In his article about the sin of lust, Dr Kealey wrote: "Most male lecturers know that, most years, there will be a girl in class who flashes her admiration and who asks for advice on her essays. 

"What to do? Enjoy her! She's a perk." 

Referring to characters from Middlemarch by George Eliot and The History Man by Malcolm Bradbury, he added: "She doesn't yet know that you are only Casaubon to her Dorothea, Howard Kirk to her Felicity Phee, and she will flaunt you her curves. 

"Which you should admire daily to spice up your sex, nightly, with the wife." 

Dr Kealey recalled the days when sex between student and tutor, in return for academic favours, could go by unchecked. 

"Thanks to the accountability imposed by the Quality Assurance Agency [the university watchdog] and other intrusive bodies, the days are gone when a scholar could trade sex for upgrades." 

http://news.bbc.co.uk/1/hi/education/8270475.stm

----------


## isidro

As a parent I advocate home teaching and/or charter schools. Yes, the public schools do not like that in view of losing money, but I am more interested in education. Parents and teachers ought to be encouraged to learn themselves and include their students and kids in what they learn themselves. And while we so often blame the schools and political systems, where are the parents? Why don't they take some of the brunt and blame? Who, after all, never taught their kids to read before they went to school? I understand when the parents are immigrants or single parents trying to do everything at once, but we have an epidemic of parents who are more interested in watching TV than taking their children to the library, who use the TV to entertain their children from their infancy instead of spending time with them and instilling a love of learning. Impossible? Nay. My three year old loves opera, speaks two languages and is starting to read. My two year old speaks two languages, knows basic astronomy, and can count to twenty. 

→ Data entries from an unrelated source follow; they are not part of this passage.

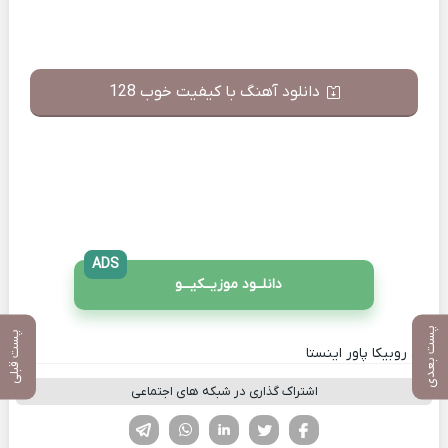
دانلود آهنگ با کیفیت خوب 128
ADS
دانلــود موزیــکیـــو
پست بعدی
پست قبلی
کانال روبیکا پاور اینستا
اشتراک گذاری در شبکه های اجتماعی
فیسوک
تویتر
لینکدین
واتساپ
تلگرام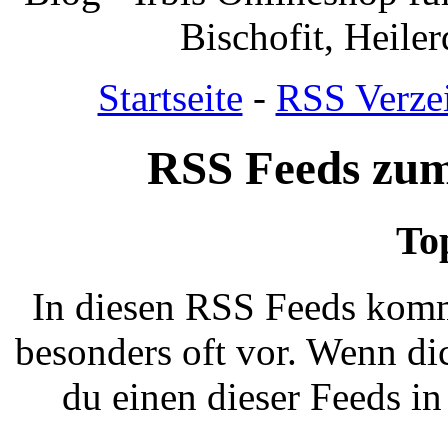
Bischofit, Heile
Startseite
-
RSS Verze
RSS Feeds zu
To
In diesen RSS Feeds komm
besonders oft vor. Wenn dic
du einen dieser Feeds i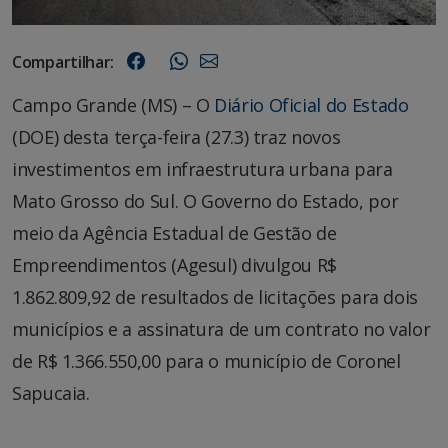
Compartilhar:
Campo Grande (MS) – O
Diário Oficial do Estado
(DOE) desta terça-feira (27.3) traz novos
investimentos em infraestrutura urbana para
Mato Grosso do Sul. O Governo do Estado, por
meio da Agência Estadual de Gestão de
Empreendimentos (Agesul) divulgou R$
1.862.809,92 de resultados de licitações para dois
municípios e a assinatura de um contrato no valor
de R$ 1.366.550,00 para o município de Coronel
Sapucaia.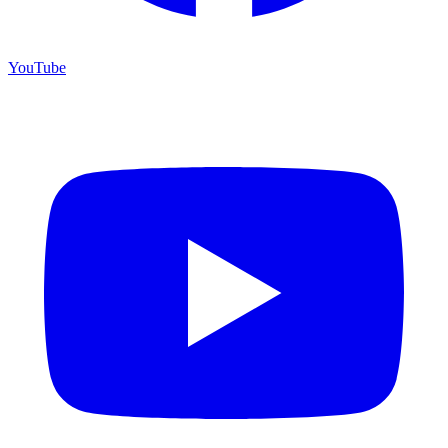
YouTube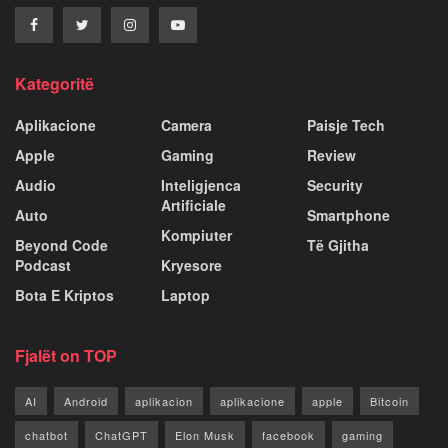
Kategoritë
Aplikacione
Camera
Paisje Tech
Apple
Gaming
Review
Audio
Inteligjenca
Security
Artificiale
Auto
Smartphone
Kompiuter
Beyond Code
Të Gjitha
Podcast
Kryesore
Bota E Kriptos
Laptop
Fjalët on TOP
AI
Android
aplikacion
aplikacione
apple
Bitcoin
chatbot
ChatGPT
Elon Musk
facebook
gaming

Mothers argue that they were not cut out to be moms and therefore can't do this. I say that those are the mothers who best can. Those who didn't want to have kids due to careers and pursuit of further learning are the ones who can teach their kids the best. I didn't want kids initially either, but sometimes you have to just step up to the plate. So let's give the teachers a break for a minute and take a good look at the homes and importance of parental involvement.

I would hate to be viewed as a perk, I think.

----------


## Virgil

> As a parent I advocate home teaching and/or charter schools. Yes, the public schools do not like that in view of losing money, but I am more interested in education. Parents and teachers ought to be encouraged to learn themselves and include their students and kids in what they learn themselves. And while we so often blame the schools and political systems, where are the parents? Why don't they take some of the brunt and blame? Who, after all, never taught their kids to read before they went to school? I understand when the parents are immigrants or single parents trying to do everything at once, but we have an epidemic of parents who are more interested in watching TV than taking their children to the library, who use the TV to entertain their children from their infancy instead of spending time with them and instilling a love of learning. Impossible? Nay. My three year old loves opera, speaks two languages and is starting to read. My two year old speaks two languages, knows basic astronomy, and can count to twenty. 
> 
> Mothers argue that they were not cut out to be moms and therefore can't do this. I say that those are the mothers who best can. Those who didn't want to have kids due to careers and pursuit of further learning are the ones who can teach their kids the best. I didn't want kids initially either, but sometimes you have to just step up to the plate. So let's give the teachers a break for a minute and take a good look at the homes and importance of parental involvement.
> 
> I would hate to be viewed as a perk, I think.


Good post Isi. If the school system lets your kid down or you don't care for the values they project, parents should take matters into their own hands.

----------


## motherhubbard

> And while we so often blame the schools and political systems, where are the parents?


Amen!

I support public and charter schools. I think that a child's education is the parent's responsibility, not the states, and that schools are the just tools. The school has a responsibility, but the buck stops with the parent. If you leave 100% of your child's education up to someone else you're making a mistake. 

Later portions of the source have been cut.